What to do:
Exact repetition, pictures omitted: give every record below again.

Input:
• • • •

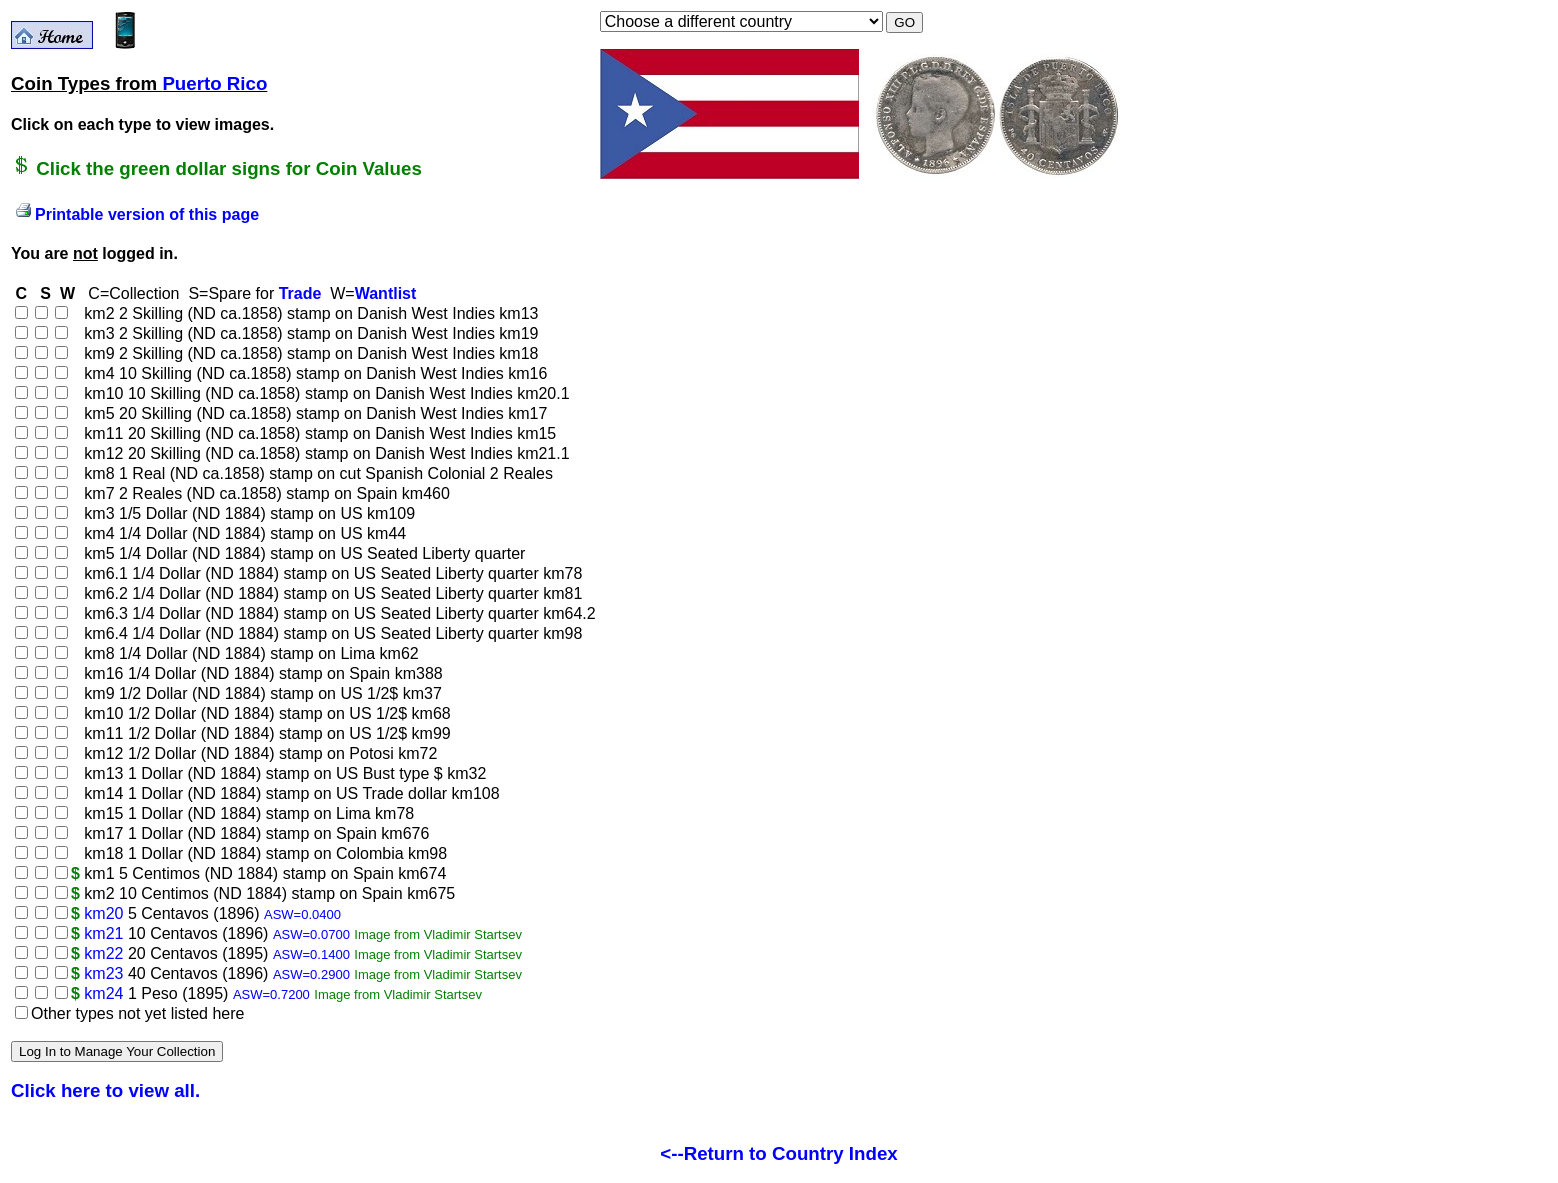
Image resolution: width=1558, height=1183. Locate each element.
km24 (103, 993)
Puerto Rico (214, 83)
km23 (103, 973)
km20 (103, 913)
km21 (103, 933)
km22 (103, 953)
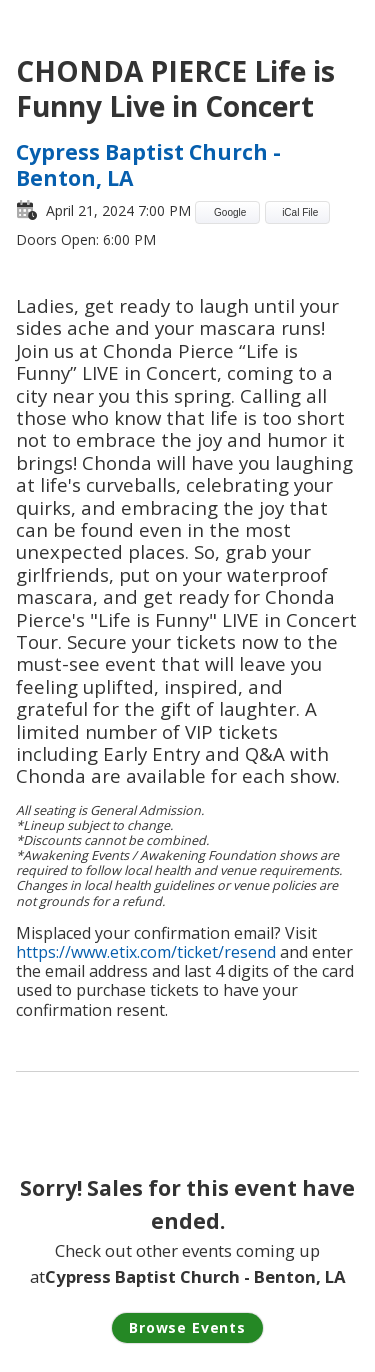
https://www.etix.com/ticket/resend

• • • •

Response area:
Image resolution: width=1558, height=1183. Locate each element.
km24 (103, 993)
Puerto Rico (214, 83)
km23 (103, 973)
km20 (103, 913)
km21 (103, 933)
km22 (103, 953)
https://www.etix.com/ticket/resend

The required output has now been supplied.